Conditional random forest (CRF) is a variant of RF, which employs an ensemble method often used for classification, with the goal for a group of weak learners (decision trees) to combine into a strong learner (the forest). In a built-in training method, about 66% of the data are randomly chosen with replacement to create binary decision trees, and the remaining data are used as testing set—termed OOB sample. Breiman (2001) argued that OOB estimates can be used to estimate the generalization error, eliminating the need for a set-aside testing set. The same procedures are followed in CRF, except for variables being chosen without replacement (see CRF implementation section).

At each node of the tree, a certain fixed number, m, of predictor variables (typically the square root of the number of all predictor variables) is randomly chosen for splitting. After the forest is constructed, the majority vote determines the classifications in terminal nodes of each tree and is then averaged over all trees.
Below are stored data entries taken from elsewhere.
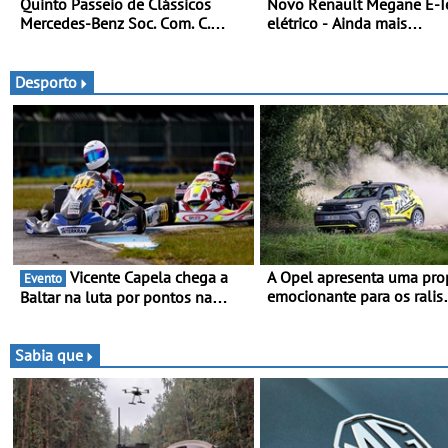
Quinto Passeio de Clássicos
Novo Renault Megane E-T
Mercedes-Benz Soc. Com. C.
elétrico - Ainda mais
Santos com inscrições abertas
personalidade, dinamismo
tecnologia
Desporto
Vicente Capela chega a
A Opel apresenta uma pro
Evento
emocionante para os ralis
Baltar na luta por pontos na
internacionais - Novo automóvel
classificação - Piloto de Beja
de competição, um calend
disputa a 3ª ronda do RMC
apelativo e uma equipa jú
Portugal com ambição renovada
Sabia que
competitiva
de regressar ao pódio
Misclassifications, represented as the OOB error rate, are also averaged over all trees in the forest and provide the level of accuracy of the model.

Variable importance measures for feature selection are provided by RF and are attained by calculating the average relative difference between OOB prediction accuracy before and after the permutation of a variable. Strobl and colleagues (2008) showed that RF variable importance is biased when dealing with highly correlated and continuous variables—a likely concern for MRI data. To address this bias in CRF, variables are permuted in a conditional manner to measure variable importance, which reflects the true impact of each predictor variable more reliably (Strobl et al., 2008) and is calculated as the average difference in prediction accuracy or the mean decrease in accuracy (MDA).

CRF implementation

Four analyses using a supervised CRF algorithm were implemented. In the first analysis, each modality was run independently, and the top 100 variables with the highest MDAs from the first run (one dimension reduction) were selected from each modality. CRF was then run on this combined set of 300 variables and MDAs were recorded.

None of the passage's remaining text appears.